China targets search engines in crackdown on pornography
Government agencies in China launched a major crackdown on Monday on websites they say spread pornography, a crackdown that included popular search engines Google and Baidu.
The aim of the one-month campaign is to "purify the internet's cultural environment and protect the healthy development of minors," according to a statement issued by the country's State Council and six other government agencies. The statement was published through the official Xinhua News Agency.
The China Internet Illegal Information Reporting Centre said it found 19 websites that provide content — including links, pictures, text and video — that it deems inappropriate for young people.
Included among the sites were Google, the world's most popular search engine and Baidu, China's most popular search engine, as well as web portals popular in China such as Sina and Sohu.
The government statement said the violators would be severely punished, but did not give details.
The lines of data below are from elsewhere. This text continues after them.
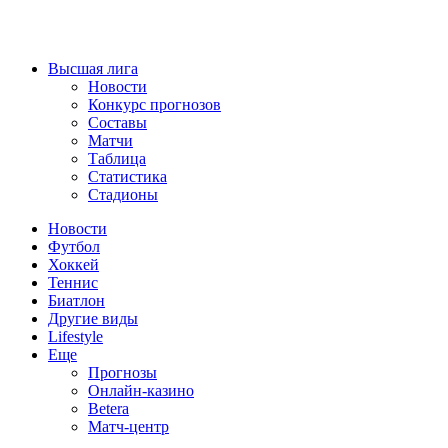
Высшая лига
Новости
Конкурс прогнозов
Составы
Матчи
Таблица
Статистика
Стадионы
Новости
Футбол
Хоккей
Теннис
Биатлон
Другие виды
Lifestyle
Еще
Прогнозы
Онлайн-казино
Betera
Матч-центр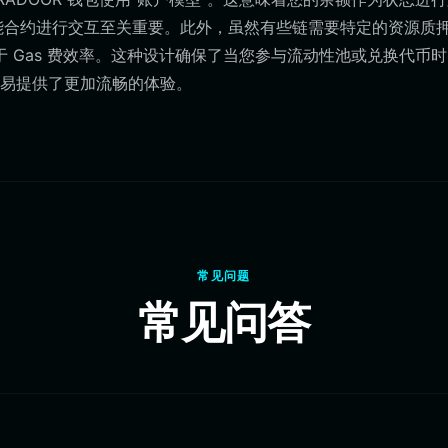
复杂智能合约进行交互至关重要。此外，虽然有些链需要特定的资源质
 钱包专注于 Gas 费效率。这种设计确保了当您参与流动性池或兑换代币
易提供了更加流畅的体验。
常见问题
常见问答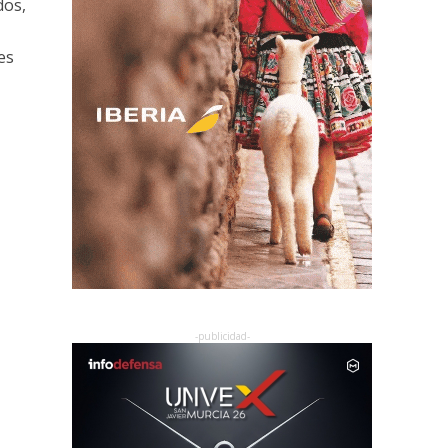
dos,
es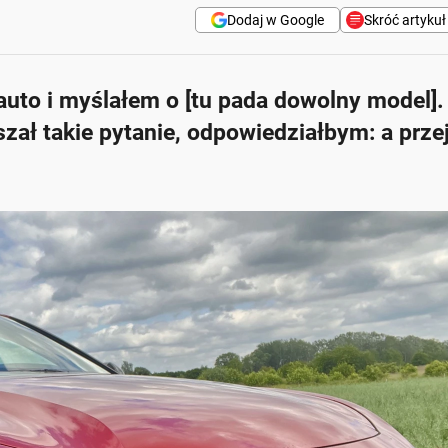
Dodaj w Google
Skróć artykuł
auto i myślałem o [tu pada dowolny model].
 komfortem jazdy i przestronnością wnętrza.
zał takie pytanie, odpowiedziałbym: a prze
clusive, zapewniają doskonałe wsparcie dla ciała.
ystosowany do codziennych potrzeb.
z ograniczoną widoczność przez tylną szybę.
nie 3,8 l/100 km.
Zapytaj o więcej Onet Cz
Pornography is illegal in China but police have difficulty blocking websites based abroad.
A Google spokeswoman in China, Cui Jin, defended the site's operations, saying that as a search engine it does not generate any pornographic content and obeys Chinese law.
"If we find any violation, we will take action. So far, I haven't seen any examples of violations," Cui said.
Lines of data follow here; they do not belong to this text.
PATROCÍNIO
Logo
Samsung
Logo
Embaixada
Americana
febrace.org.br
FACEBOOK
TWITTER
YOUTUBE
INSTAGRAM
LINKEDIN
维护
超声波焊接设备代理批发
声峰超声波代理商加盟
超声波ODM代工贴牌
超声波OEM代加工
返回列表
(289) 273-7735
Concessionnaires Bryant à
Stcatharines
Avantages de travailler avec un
China's central government has traditionally kept a tight rein on news and media available online, a task that has become more difficult as its population continues to turn to the internet as a source of information. China has more than 250 million internet users, making it the world's biggest internet market by population.
The country loosened some of its internet restrictions during the 2008 Summer Olympics but continues to block foreign websites when material appears that it considers sensitive or political.
Most recently, the New York Times' website was blocked on Dec. 19 and remained so for a couple of days.